**Aim of the exercise**
Give back an exact repetition of the material below, from its first line through the line that contains "Karaffen Bleikristall", both included, minus the pictures.

**Supplied material**
------

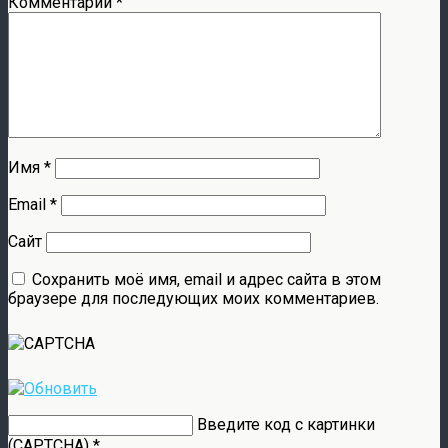
Комментарий
*
Имя
*
Email
*
Сайт
Сохранить моё имя, email и адрес сайта в этом
браузере для последующих моих комментариев.
Введите код с картинки
(CAPTCHA)
*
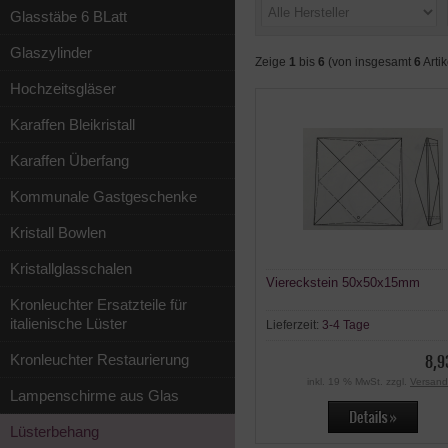
Glasstäbe 6 BLatt
Glaszylinder
Zeige
1
bis
6
(von insgesamt
6
Artik
Hochzeitsgläser
Karaffen Bleikristall
Karaffen Überfang
Kommunale Gastgeschenke
Kristall Bowlen
Kristallglasschalen
Viereckstein 50x50x15mm
Kronleuchter Ersatzteile für
italienische Lüster
Lieferzeit:
3-4 Tage
Kronleuchter Restaurierung
8,9
inkl. 19 % MwSt. zzgl.
Versand
Lampenschirme aus Glas
Lüsterbehang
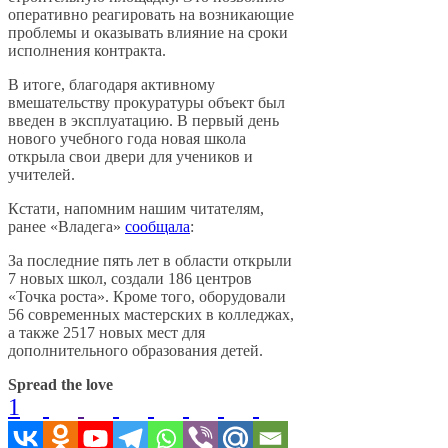
оперативно реагировать на возникающие
проблемы и оказывать влияние на сроки
исполнения контракта.
В итоге, благодаря активному
вмешательству прокуратуры объект был
введен в эксплуатацию. В первый день
нового учебного года новая школа
открыла свои двери для учеников и
учителей.
Кстати, напомним нашим читателям,
ранее «Владега»
сообщала
:
За последние пять лет в области открыли
7 новых школ, создали 186 центров
«Точка роста». Кроме того, оборудовали
56 современных мастерских в колледжах,
а также 2517 новых мест для
дополнительного образования детей.
Spread the love
1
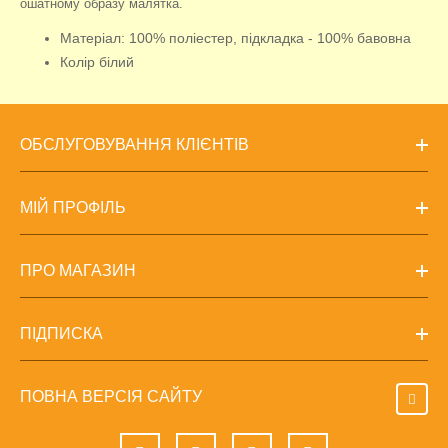
ошатному образу малятка.
Матеріал: 100% поліестер, підкладка - 100% бавовна
Колір білий
ОБСЛУГОВУВАННЯ КЛІЄНТІВ
МІЙ ПРОФІЛЬ
ПРО МАГАЗИН
ПІДПИСКА
ПОВНА ВЕРСІЯ САЙТУ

------

**Response**
Комментарий
*
Имя
*
Email
*
Сайт
Сохранить моё имя, email и адрес сайта в этом
браузере для последующих моих комментариев.
Введите код с картинки
(CAPTCHA)
*
Glasstäbe 6 BLatt
Glaszylinder
Zeige
1
bis
6
(von insgesamt
6
Artik
Hochzeitsgläser
Karaffen Bleikristall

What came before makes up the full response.